An Italian research group has evaluated the advantages of combining solar electricity and vertical farming in greenhouses. Scientists claim that this new approach provides better land use while increasing agricultural yields.

They defined solar greenhouses as “closed agrivoltaics (CA), which would be a type of agricultural project where electricity production and food production are carried out in a protected environment.

“All common garden plants grow without or with limited yield losses when the reflection percentage of the rooftop solar panels into the greenhouse area (PV coverage ratio) is less than 20 percent,” the researchers elaborated. “We propose an alternative approach to increase the sustainability of CA agriculture through the experimental integration of vertical farm (VF) technology, which is characterized by consistently higher yields, light and resource use efficiency than conventional greenhouses.”

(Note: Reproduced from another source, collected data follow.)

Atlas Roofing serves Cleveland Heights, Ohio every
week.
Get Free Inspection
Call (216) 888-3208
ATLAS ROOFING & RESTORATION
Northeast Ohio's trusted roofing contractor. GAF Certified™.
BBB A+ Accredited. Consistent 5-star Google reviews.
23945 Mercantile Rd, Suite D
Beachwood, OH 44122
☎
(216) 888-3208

They also emphasized that light-emitting diodes (LEDs) are used in vertical farming to achieve high photosynthetic utilization efficiency and year-round production in the plants. They emphasized that solar power is the perfect solution to reduce the impact of the high energy consumption of LEDs on projects. viability.

The Italian team aimed to assess in particular the country’s productivity, the solar electricity sector and the electricity required by the experimental VFCA system, which has a coverage rate of 100%. “Yield was determined on green and red baby leaf lettuce cultivars using four light treatments, expressed as Daily Light Integral (DLI) and compared to control CA,” it explained.

They tested this approach on an experimental 40.48 kW VFCA located in the municipality of Villaperuccio, Sardinia, Italy. The system has been operating since 2012 and sells electricity to the grid at a feed-in tariff of €0.39 (€41.78) per kWh. The shelves used in vertical cultivation are each 40 cm high and have eight dimmable LED lamps, each with a nominal power of 22 W.

There are four varieties of lettuce in the greenhouse, which have been grown with four different light treatments.

Through their analysis, the researchers found that the VFCA system can provide 13% higher agricultural yield compared to the traditional CA system with CO2.2 emissions fall by more than 12 percent.

printed edition of pv magazine

In the June issue pv magazineIn tomorrow’s edition, we will turn our attention to European solar energy by taking a comprehensive look at the state of the solar industry in the region’s most important markets and examining legislation aimed at driving the rooftop solar boom. We also explore the difficulty of establishing a solar panel recycling industry in Australia, where the industry background is unhelpful.

“The case study measured the high land consumption of this conversion, whereby the CA area was 5.4-13.9 times larger than the VF area to achieve energy self-sufficiency and avoid the associated CO emission.2 emissions, i.e., only 7-18% of the CA area can be returned to vertical farming,” they emphasized.

Their findings were presented in the study “Increasing the agricultural sustainability of closed agroelectric systems by integrating vertical farming: A case study of baby leaf lettuce, published Applied energy. “This study helped to identify key design features for converting existing and underutilized CAs into sustainable and efficient mixed farms,” ​​the researchers concluded.

David is a passionate writer and researcher who specializes in solar energy. He has a strong background in engineering and environmental science, which gives him a deep understanding of the science behind solar power and its benefits. David writes about the latest developments in solar technology and provides practical advice for homeowners and businesses who are interested in switching to solar.